David Cronenberg, the acclaimed director behind Eastern Promises, A History of Violence and Crash has brought some recognizable faces to his upcoming film, The Talking Cure. The news came to us from the Facebook page of Hopscotch Films, distributor of the flick, by way of Jo Blo. Keira Knightley, Christoph Waltz and Michael Fassbender will be doing the honors.
Not sure you’d recognize those last two names? I know you’d recognize the first one anywhere and if you are desperate for another photo to feed your madness read on…
Here’s a synopsis of the film from the Hopscotch folks:
“A beautiful young woman, driven mad by her past. An ambitious doctor on a mission to succeed. An esteemed mentor with a revolutionary cure. Let the mind games begin…”
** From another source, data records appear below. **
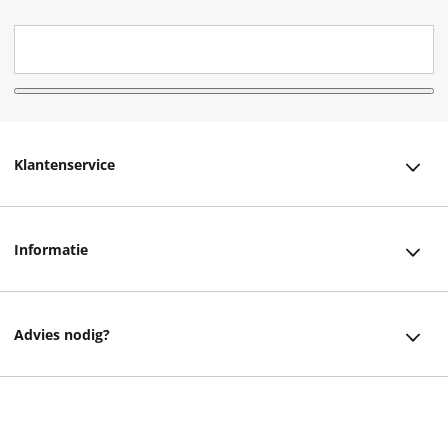
Klantenservice
Klantenservice
Informatie
Bestellen
Over ons
Bezorging
Advies nodig?
Vacatures
Betalen
Facebook
Winkels en openingstijden
Retourneren
Instagram
20,95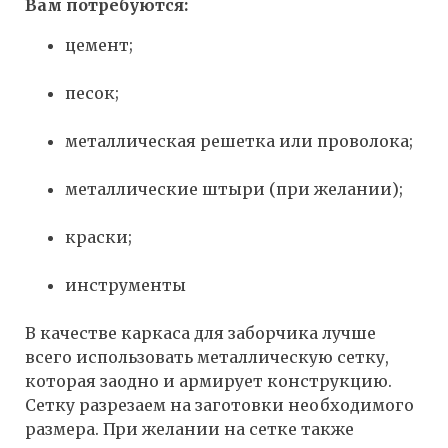
Вам потребуются:
цемент;
песок;
металлическая решетка или проволока;
металлические штыри (при желании);
краски;
инструменты
В качестве каркаса для заборчика лучше
всего использовать металлическую сетку,
которая заодно и армирует конструкцию.
Сетку разрезаем на заготовки необходимого
размера. При желании на сетке также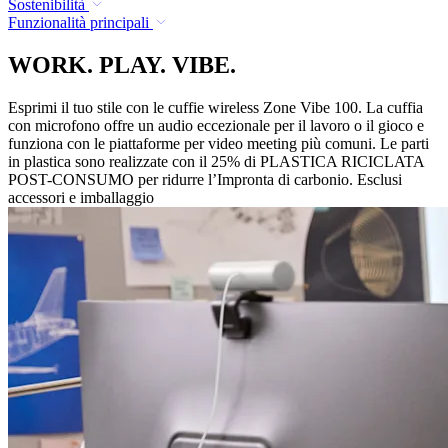
Sostenibilità
Funzionalità principali
WORK. PLAY. VIBE.
Esprimi il tuo stile con le cuffie wireless Zone Vibe 100. La cuffia
con microfono offre un audio eccezionale per il lavoro o il gioco e
funziona con le piattaforme per video meeting più comuni. Le parti
in plastica sono realizzate con il 25% di PLASTICA RICICLATA
POST-CONSUMO per ridurre l’Impronta di carbonio. Esclusi
accessori e imballaggio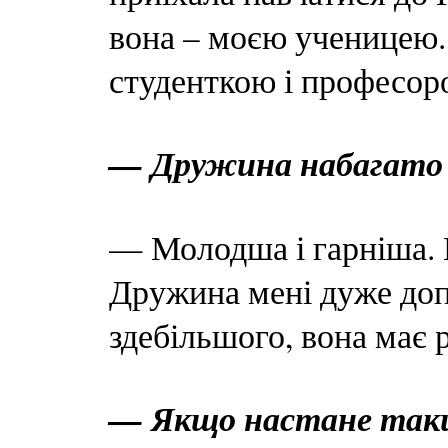
вона – моєю ученицею. І
студенткою і професором
— Дружина набагато 
— Молодша і гарніша. 
Дружина мені дуже допом
здебільшого, вона має 
— Якщо настане такий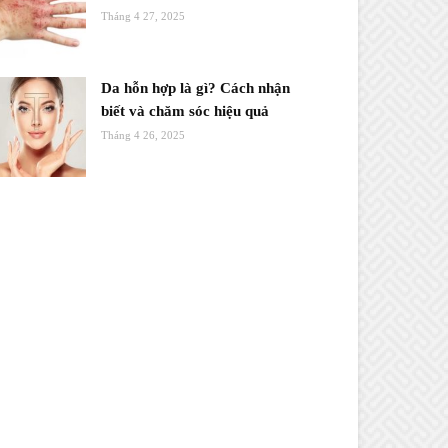
Tháng 4 27, 2025
Da hỗn hợp là gì? Cách nhận
biết và chăm sóc hiệu quả
Tháng 4 26, 2025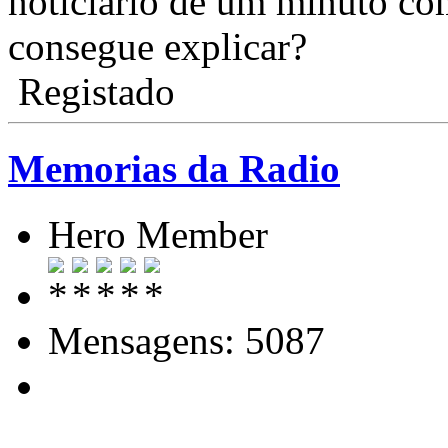
noticiário de um minuto c
consegue explicar?
Registado
Memorias da Radio
Hero Member
Mensagens: 5087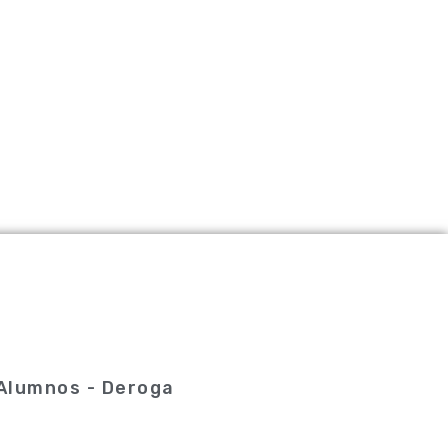
 Alumnos - Deroga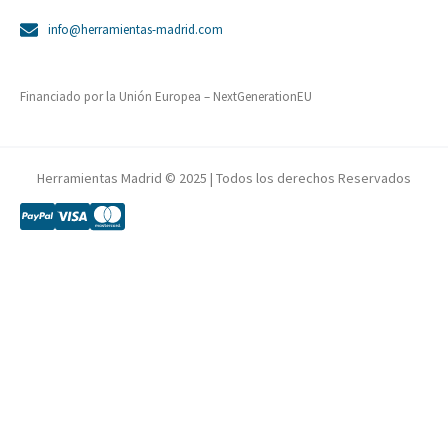
info@herramientas-madrid.com
Financiado por la Unión Europea – NextGenerationEU
Herramientas Madrid © 2025 | Todos los derechos Reservados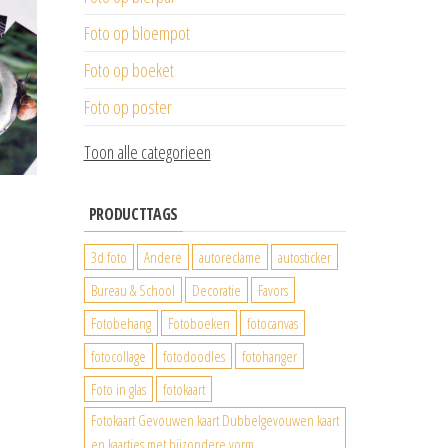
Foto op bloempot
Foto op boeket
Foto op poster
Toon alle categorieen
PRODUCTTAGS
3d foto
Andere
autoreclame
autosticker
Bureau & School
Decoratie
Favors
Fotobehang
Fotoboeken
fotocanvas
fotocollage
fotodoodles
fotohanger
Foto in glas
fotokaart
Fotokaart Gevouwen kaart Dubbelgevouwen kaart
en kaartjes met bijzondere vorm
My money’s on Waltz (Inglorious Basterds, 814 different German films) playing the esteemed mentor, Knightly (Pirates of the Caribbean trilogy) tempting us as the beautiful young woman and Fassbender (Inglorious Basterds, The Devil’s Whore – how’d I miss that TV show?) rounding out the cast as the doctor. While I’ve been busy making terrible bets, Hopscotch has been distributing films like The Wrestler and Whatever Works.
For those of you who won’t go see a film unless it features the father of psychoanalysis, Jo Blo also tells us the two doctors mentioned in the little italicized blurb are none other than Sigmund Freud and Carl Jung. Not enough? Knightley’s young maiden is supposed to be beautiful, troubled and brilliant! How ’bout that! So, whaddya think? Will The Talking Cure be a cat and mouse game emphasizing the battle between the mind and the loins?
No word on when this little gem will sparkle on screens nationwide.